"The Smithsonian Institution's recipe for genius and leadership: 1) children should spend a great deal of time with loving, educationally minded parents; 2) children should be allowed a lot of free exploration; and 3) children should have little to no association with peers outside of family and relatives."
-H. McCurdy, "The Childhood Pattern of Genius"
(in Bauer's The Well-Trained Mind)
Here are more quotes from Bauer:
"High-school students demonstrate ... "the looking-glass self" -- they evaluate their worth by looking at themselves in the mirror held up by their peers. Unfortunately, the qualities that lead to high-school success ... are precisely those that may be of least use during later life .... Is it more important that the high-school years be ones of dizzying social success followed by a lifetime of nostalgia, or a time of preparation for a successful life?"
Ouch. I know too many people who have that "lifetime of nostalgia" thing happening, regarding high school.
And what about middle school? These words from Bauer speak to the typical middle school scenario:
"The classroom places the child in a peer-dominated situation that he'll probably not experience again. And this type of socialization may be damaging. Thirty years ago, Cornell Professor of Child Development Uri Bronfenbrenner warned that the 'socially-isolated, age-graded peer group' created a damaging dependency in which middle-school students relied on their classmates for approval, direction, and affection. He warned that if parents, other adults, and older children continued to be absent from the active daily life of younger children, we could expect 'alientation, indifference, antagonism, and violence on the part of the younger generation."

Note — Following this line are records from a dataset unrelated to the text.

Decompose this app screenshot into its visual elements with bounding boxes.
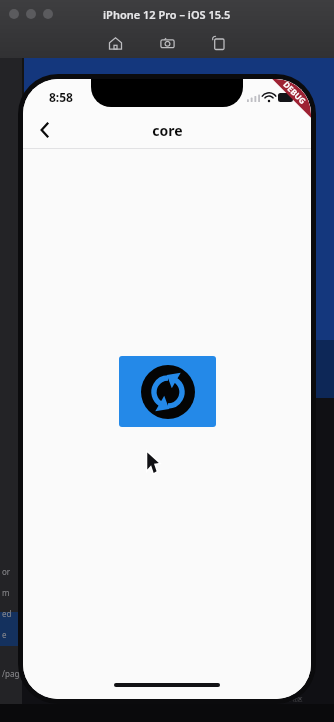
staticText: iPhone 12 Pro – iOS 15.5 bbox=[103, 7, 231, 22]
button[interactable]: Sync bbox=[119, 356, 216, 427]
staticText: ed bbox=[2, 608, 12, 619]
staticText: DEBUG bbox=[281, 79, 309, 106]
staticText: e bbox=[2, 629, 7, 640]
staticText: core bbox=[152, 121, 183, 140]
button[interactable]: Close bbox=[9, 9, 19, 19]
button[interactable]: Rotate bbox=[207, 31, 231, 55]
staticText: or bbox=[2, 566, 11, 577]
button[interactable]: Home bbox=[103, 31, 127, 55]
staticText: @移工程金技术社区 bbox=[258, 696, 303, 703]
button[interactable]: Zoom bbox=[43, 9, 53, 19]
button[interactable]: Back bbox=[23, 111, 67, 149]
staticText: /pag bbox=[2, 668, 20, 679]
button[interactable]: Screenshot bbox=[155, 31, 179, 55]
staticText: m bbox=[2, 587, 10, 598]
button[interactable]: Minimise bbox=[26, 9, 36, 19]
staticText: 8:58 bbox=[49, 89, 73, 105]
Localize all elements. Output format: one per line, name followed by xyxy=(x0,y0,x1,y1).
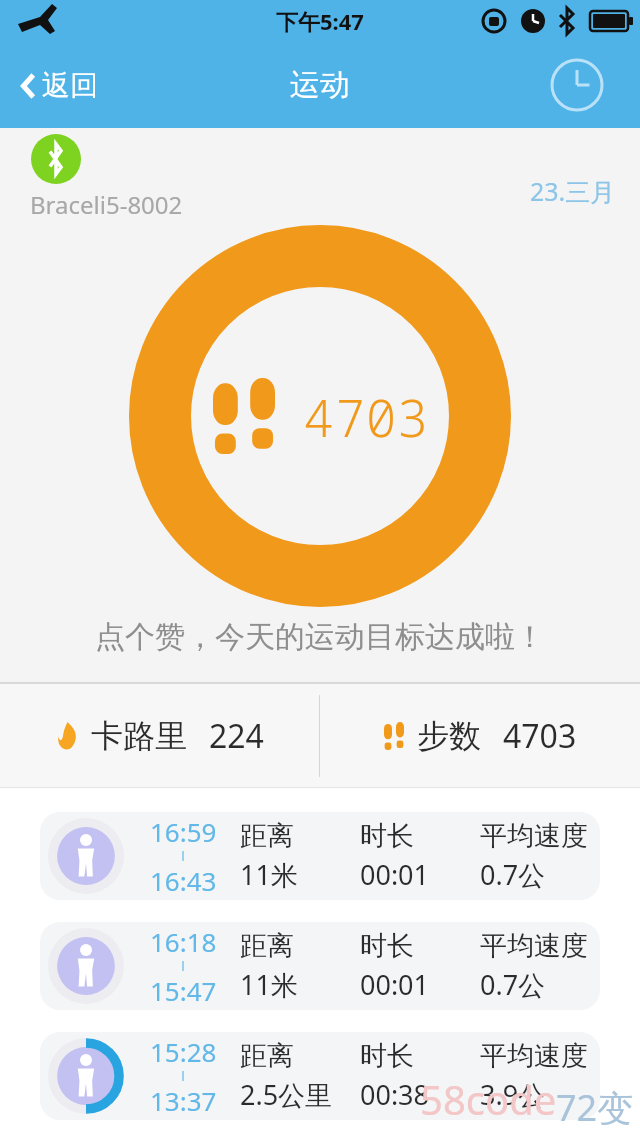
staticText: 11米 xyxy=(240,966,298,1003)
staticText: 2.5公里 xyxy=(240,1076,333,1113)
staticText: 平均速度 xyxy=(480,1039,588,1073)
staticText: 00:01 xyxy=(360,966,430,1003)
button[interactable]: 16:18 xyxy=(40,922,600,1010)
button[interactable]: 16:59 xyxy=(40,812,600,900)
staticText: 13:37 xyxy=(150,1083,217,1118)
staticText: 距离 xyxy=(240,929,294,963)
staticText: 00:38 xyxy=(360,1076,430,1113)
staticText: 0.7公里/... xyxy=(480,856,600,893)
staticText: 时长 xyxy=(360,929,414,963)
staticText: 16:18 xyxy=(150,924,217,959)
staticText: 0.7公里/... xyxy=(480,966,600,1003)
staticText: 00:01 xyxy=(360,856,430,893)
staticText: 15:47 xyxy=(150,973,217,1008)
button[interactable]: 返回 xyxy=(12,60,106,111)
button[interactable]: History xyxy=(550,58,604,112)
staticText: 卡路里 xyxy=(91,716,187,756)
staticText: 距离 xyxy=(240,1039,294,1073)
staticText: 15:28 xyxy=(150,1034,217,1069)
staticText: 58code xyxy=(420,1072,557,1126)
staticText: 4703 xyxy=(503,714,577,758)
staticText: 运动 xyxy=(290,66,350,104)
button[interactable]: 15:28 xyxy=(40,1032,600,1120)
staticText: 点个赞，今天的运动目标达成啦！ xyxy=(95,618,545,656)
staticText: 23.三月 xyxy=(530,174,616,208)
staticText: 距离 xyxy=(240,819,294,853)
staticText: 4703 xyxy=(303,381,428,452)
staticText: 72变 xyxy=(556,1083,634,1132)
button[interactable]: 步数 xyxy=(320,684,640,788)
staticText: 16:43 xyxy=(150,863,217,898)
staticText: 时长 xyxy=(360,1039,414,1073)
button[interactable]: 卡路里 xyxy=(0,684,319,788)
staticText: 返回 xyxy=(42,68,98,103)
staticText: 步数 xyxy=(417,716,481,756)
staticText: 下午5:47 xyxy=(276,6,364,36)
staticText: 平均速度 xyxy=(480,929,588,963)
staticText: 平均速度 xyxy=(480,819,588,853)
staticText: 224 xyxy=(209,714,264,758)
staticText: Braceli5-8002 xyxy=(30,188,183,221)
staticText: 时长 xyxy=(360,819,414,853)
staticText: 3.9公里/... xyxy=(480,1076,600,1113)
staticText: 11米 xyxy=(240,856,298,893)
staticText: 16:59 xyxy=(150,814,217,849)
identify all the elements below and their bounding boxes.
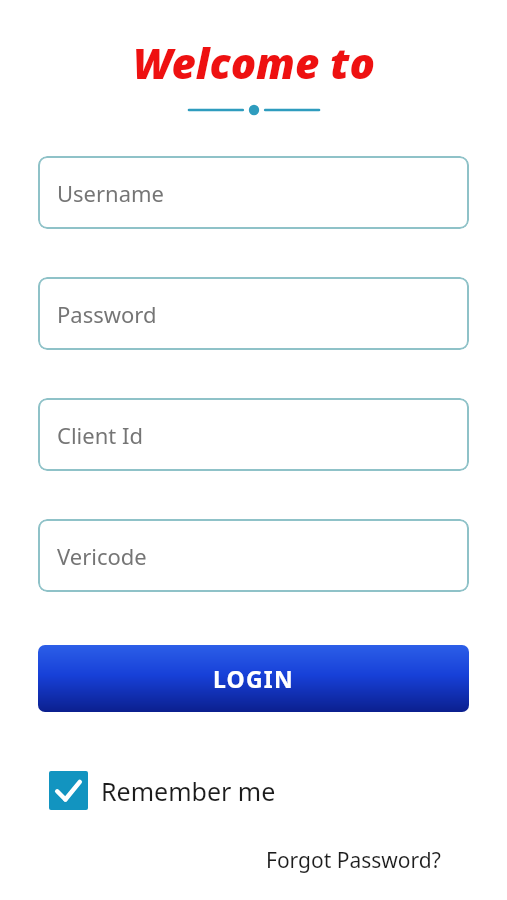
staticText: Welcome to bbox=[133, 34, 375, 91]
staticText: Forgot Password? bbox=[266, 846, 441, 875]
staticText: Remember me bbox=[101, 774, 276, 808]
staticText: Vericode bbox=[57, 541, 147, 571]
staticText: Client Id bbox=[57, 420, 143, 450]
button[interactable]: Forgot Password? bbox=[262, 842, 445, 879]
button[interactable]: Username bbox=[38, 156, 469, 229]
staticText: Username bbox=[57, 178, 165, 208]
other: Remember me checkbox bbox=[49, 771, 88, 810]
button[interactable]: Client Id bbox=[38, 398, 469, 471]
staticText: LOGIN bbox=[213, 663, 294, 694]
button[interactable]: Remember me checkbox bbox=[49, 771, 276, 810]
button[interactable]: Vericode bbox=[38, 519, 469, 592]
button[interactable]: Password bbox=[38, 277, 469, 350]
staticText: Password bbox=[57, 299, 157, 329]
button[interactable]: LOGIN bbox=[38, 645, 469, 712]
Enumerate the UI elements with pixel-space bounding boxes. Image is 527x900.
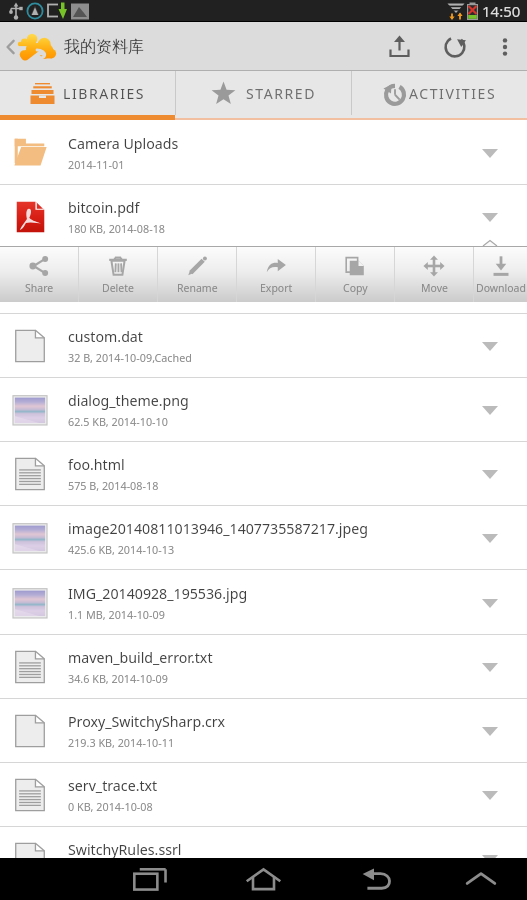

I don't agree with all the possible implications of this paragraph. I'm not against a classroom model. However, some phrases here are all too familiar in my experience with middle school kids: "peer-dominated situation," damaging dependency," relying on peers (instead of adults) for "approval, direction, and affection." When you think of some 13 year olds you know, do the words 'indifference,' antagonism' and 'violence' seem to fit?
If you have children in middle school or high school, consider these social questions. Bauer is a homeschooler; she's against classroom socialization altogether. I think parents should carefully manage the amount and kind of socialization their children experience. Always keep in mind, not the kind of person your child is desperate to become because of the pressure of his peers, but the kind of character you want to form in your child. They will not always be the same.